Vue.js has earned a devoted following by being approachable without sacrificing power. Created in 2014 by Evan You after he left Google, where he’d worked with AngularJS, Vue was designed to take the best parts of existing frameworks and wrap them in a simpler, more intuitive API.
Vue’s “progressive framework” philosophy means you can start using it with just a script tag and gradually adopt more sophisticated features — routing, state management, build tools — as your project grows. This flexibility has made it particularly popular with developers coming from jQuery or those who find React’s ecosystem overwhelming at first.
Vue 3, released in September 2020, was a major rewrite that introduced the Composition API (inspired partly by React Hooks), improved TypeScript support, and a faster virtual DOM. The framework is built on a reactivity system that automatically tracks dependencies and updates the DOM when data changes.

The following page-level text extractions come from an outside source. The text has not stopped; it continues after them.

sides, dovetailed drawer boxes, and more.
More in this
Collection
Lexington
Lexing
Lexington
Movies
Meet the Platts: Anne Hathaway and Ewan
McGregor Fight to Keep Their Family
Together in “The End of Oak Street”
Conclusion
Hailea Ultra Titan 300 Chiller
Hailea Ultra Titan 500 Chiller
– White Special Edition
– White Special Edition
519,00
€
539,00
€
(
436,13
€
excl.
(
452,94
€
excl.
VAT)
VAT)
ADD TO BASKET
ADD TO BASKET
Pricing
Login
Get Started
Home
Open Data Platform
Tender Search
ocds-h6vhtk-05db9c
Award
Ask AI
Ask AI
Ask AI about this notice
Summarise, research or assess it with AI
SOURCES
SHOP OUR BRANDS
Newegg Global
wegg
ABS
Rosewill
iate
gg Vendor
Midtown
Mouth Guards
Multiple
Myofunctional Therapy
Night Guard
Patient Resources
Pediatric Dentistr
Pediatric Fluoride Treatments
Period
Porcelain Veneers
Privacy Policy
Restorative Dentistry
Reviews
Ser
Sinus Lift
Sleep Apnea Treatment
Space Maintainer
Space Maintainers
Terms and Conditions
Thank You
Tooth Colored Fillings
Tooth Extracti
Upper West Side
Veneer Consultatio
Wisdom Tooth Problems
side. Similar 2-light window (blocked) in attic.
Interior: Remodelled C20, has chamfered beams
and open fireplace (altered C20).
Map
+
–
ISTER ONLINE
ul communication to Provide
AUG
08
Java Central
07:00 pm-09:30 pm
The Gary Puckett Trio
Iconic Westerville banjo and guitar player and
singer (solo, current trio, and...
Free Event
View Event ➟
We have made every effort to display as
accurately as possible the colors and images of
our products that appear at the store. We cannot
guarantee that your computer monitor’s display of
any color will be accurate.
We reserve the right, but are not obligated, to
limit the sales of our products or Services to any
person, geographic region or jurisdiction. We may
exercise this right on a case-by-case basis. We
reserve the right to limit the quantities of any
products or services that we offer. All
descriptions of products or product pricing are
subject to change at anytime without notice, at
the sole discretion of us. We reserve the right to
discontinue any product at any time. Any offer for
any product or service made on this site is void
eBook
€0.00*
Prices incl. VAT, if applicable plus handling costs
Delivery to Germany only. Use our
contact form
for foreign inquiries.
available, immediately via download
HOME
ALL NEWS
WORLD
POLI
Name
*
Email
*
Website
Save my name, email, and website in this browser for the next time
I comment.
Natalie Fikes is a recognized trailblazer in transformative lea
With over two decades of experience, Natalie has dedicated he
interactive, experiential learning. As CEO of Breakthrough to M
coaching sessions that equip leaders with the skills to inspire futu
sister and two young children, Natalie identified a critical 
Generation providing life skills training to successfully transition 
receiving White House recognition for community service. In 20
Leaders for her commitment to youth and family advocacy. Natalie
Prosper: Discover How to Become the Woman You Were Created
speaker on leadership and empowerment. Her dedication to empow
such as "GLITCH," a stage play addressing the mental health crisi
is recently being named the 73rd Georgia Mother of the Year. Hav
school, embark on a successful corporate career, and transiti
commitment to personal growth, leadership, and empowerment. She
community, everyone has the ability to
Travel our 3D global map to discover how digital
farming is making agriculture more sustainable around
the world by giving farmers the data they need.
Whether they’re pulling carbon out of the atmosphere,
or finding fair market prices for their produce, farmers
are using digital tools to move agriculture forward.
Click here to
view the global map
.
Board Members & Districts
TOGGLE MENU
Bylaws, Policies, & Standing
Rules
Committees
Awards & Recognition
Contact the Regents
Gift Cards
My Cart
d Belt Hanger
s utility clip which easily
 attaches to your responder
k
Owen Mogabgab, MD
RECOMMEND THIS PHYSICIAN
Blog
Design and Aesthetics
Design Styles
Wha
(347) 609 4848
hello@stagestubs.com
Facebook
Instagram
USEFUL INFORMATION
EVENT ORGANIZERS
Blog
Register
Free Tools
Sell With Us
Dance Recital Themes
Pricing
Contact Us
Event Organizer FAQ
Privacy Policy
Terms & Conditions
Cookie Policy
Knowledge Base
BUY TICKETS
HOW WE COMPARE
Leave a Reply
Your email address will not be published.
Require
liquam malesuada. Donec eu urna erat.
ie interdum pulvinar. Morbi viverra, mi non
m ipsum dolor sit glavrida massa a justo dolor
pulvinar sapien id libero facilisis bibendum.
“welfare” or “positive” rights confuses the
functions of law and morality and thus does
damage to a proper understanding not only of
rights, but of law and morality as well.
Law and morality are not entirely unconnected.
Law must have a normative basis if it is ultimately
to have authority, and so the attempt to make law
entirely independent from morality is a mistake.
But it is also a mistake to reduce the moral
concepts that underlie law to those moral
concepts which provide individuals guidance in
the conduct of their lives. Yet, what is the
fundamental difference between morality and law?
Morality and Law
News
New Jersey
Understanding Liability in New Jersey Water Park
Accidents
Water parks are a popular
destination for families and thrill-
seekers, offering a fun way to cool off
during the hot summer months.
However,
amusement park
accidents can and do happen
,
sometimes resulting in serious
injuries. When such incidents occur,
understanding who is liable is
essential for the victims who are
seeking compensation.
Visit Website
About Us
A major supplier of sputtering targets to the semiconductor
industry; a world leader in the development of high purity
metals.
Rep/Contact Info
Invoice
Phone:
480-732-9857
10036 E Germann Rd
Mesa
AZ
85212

The Vue ecosystem includes Vue Router (official routing), Pinia (the official state management library, replacing Vuex), Vite (a blazing-fast build tool also created by Evan You), and Vitest (a testing framework). Nuxt.js provides a full-featured framework for production Vue applications, similar to what Next.js does for React.
Vue’s community is especially strong in China, where it’s the most popular frontend framework and is used by companies like Alibaba, Baidu, and Xiaomi. Globally, companies like GitLab, Nintendo, and Adobe use Vue in production.
What makes Vue’s development unusual is that it’s been largely community-funded through sponsorships and Evan You’s Patreon (later GitHub Sponsors and Open Collective), rather than being backed by a major tech company. This independence has let the framework evolve based purely on developer needs rather than corporate priorities.